Larkspur-based Meridian Commercial reports that the overall
office vacancy rate has fallen to 20.0% so far this year from
25.0% in the second quarter of 2002. (Orion's and Meridian's
vacancy rate figures differ, because Meridian counts the three
57,000sf unfinished hangars at Hamilton Landing as available to
prospective tenants within six months of a lease deal.)

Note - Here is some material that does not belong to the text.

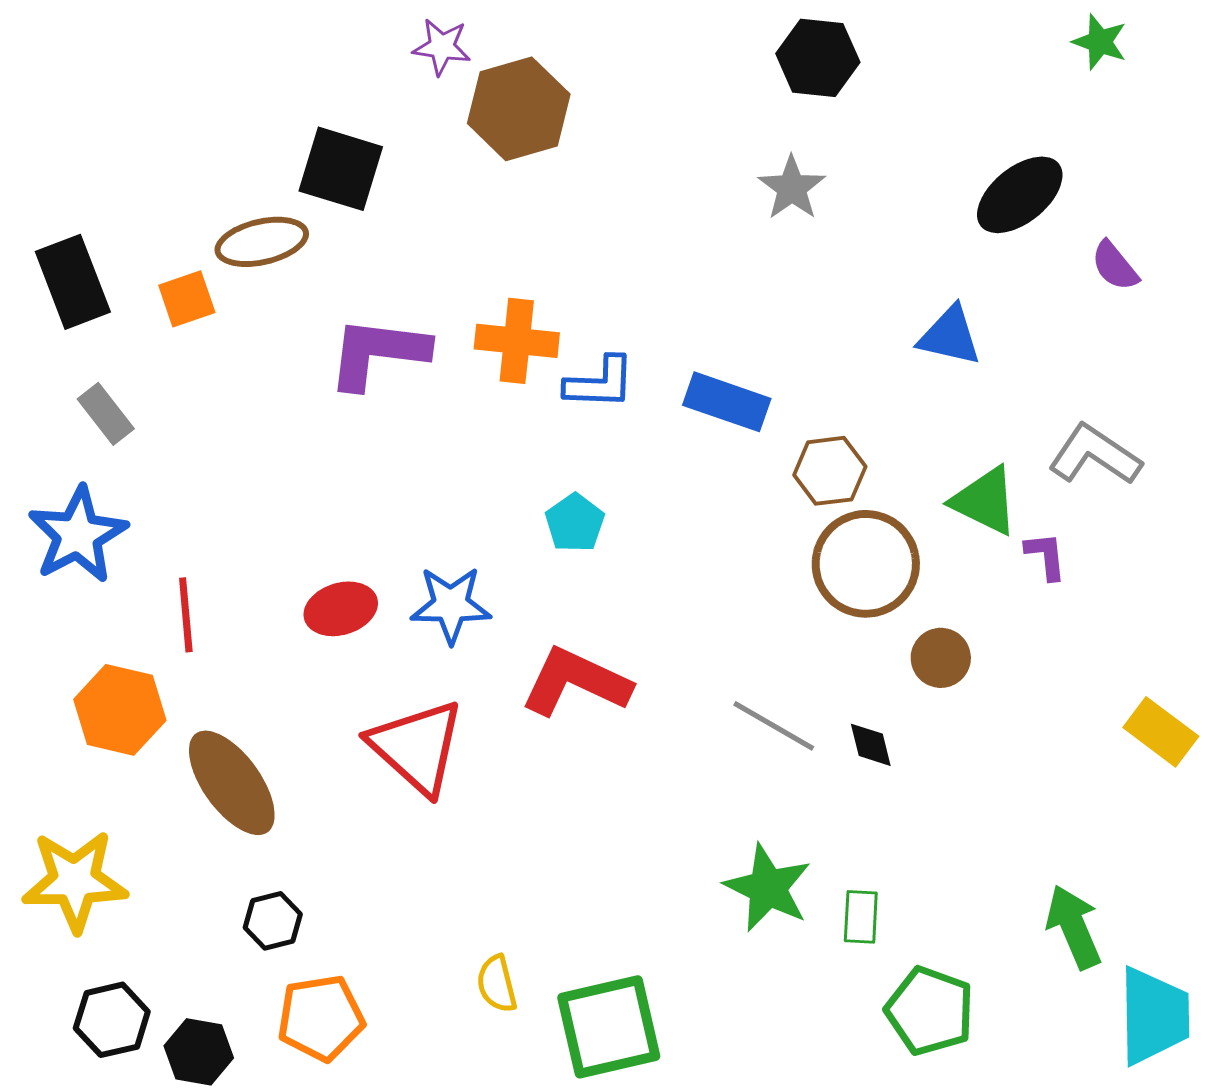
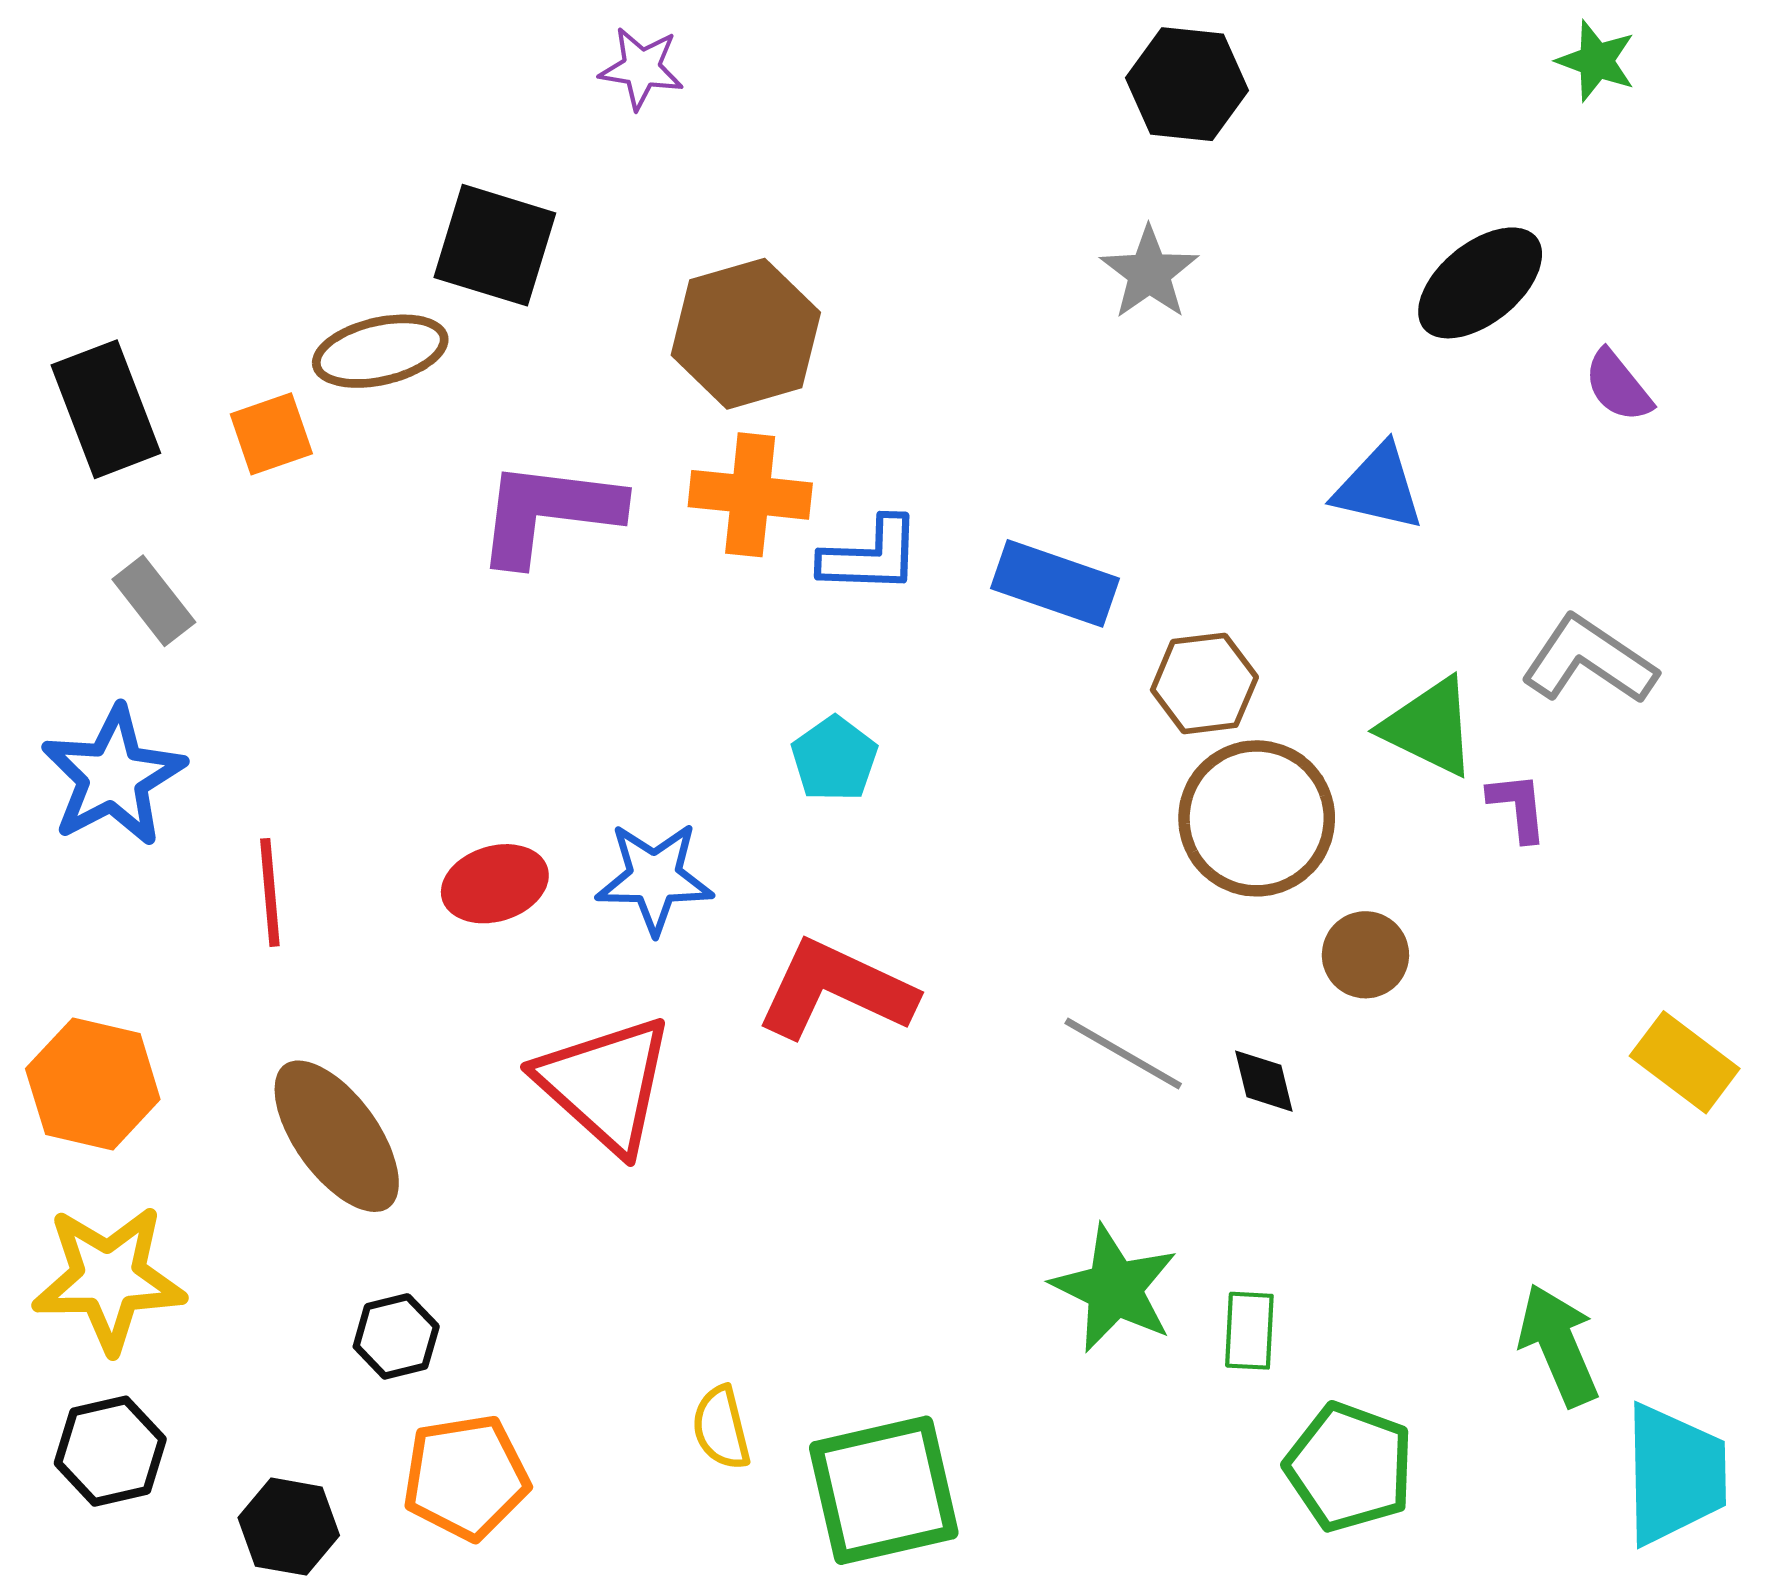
brown hexagon: (519, 109) -> (746, 334), moved
orange hexagon: (120, 710) -> (93, 1084), moved
black hexagon: (112, 1020) -> (110, 1451), moved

Another encouraging sign is a reduction in office space
available for sublease. In the past 12 months, office space
available directly from building owners increased by 174,072sf,
or 17.1%, while sublease space decreased by 473,579sf, or 59.7%,
according to Meridian. Some of that reduction of sublease space
has come from lease expiration, such as the 100,000sf GreenPoint
had at Equity Office's Larkspur Landing business park, or
property owner givebacks or takebacks, says Meridian partner
Steven Leonard.
Also good signs are recent and pending leasing, especially at
the large new office developments that have accounted for a
significant amount of vacant office space -- San Rafael
Corporate Center in downtown San Rafael, Hamilton Landing in
south Novato, and Woodside Office Center.
"Orion has a number
of leases working in the 30,000sf to 90,000sf range that, should
they be signed in the next 60 days, would bring fairly dramatic
positive absorption," says Orion CEO Bill McCubbin.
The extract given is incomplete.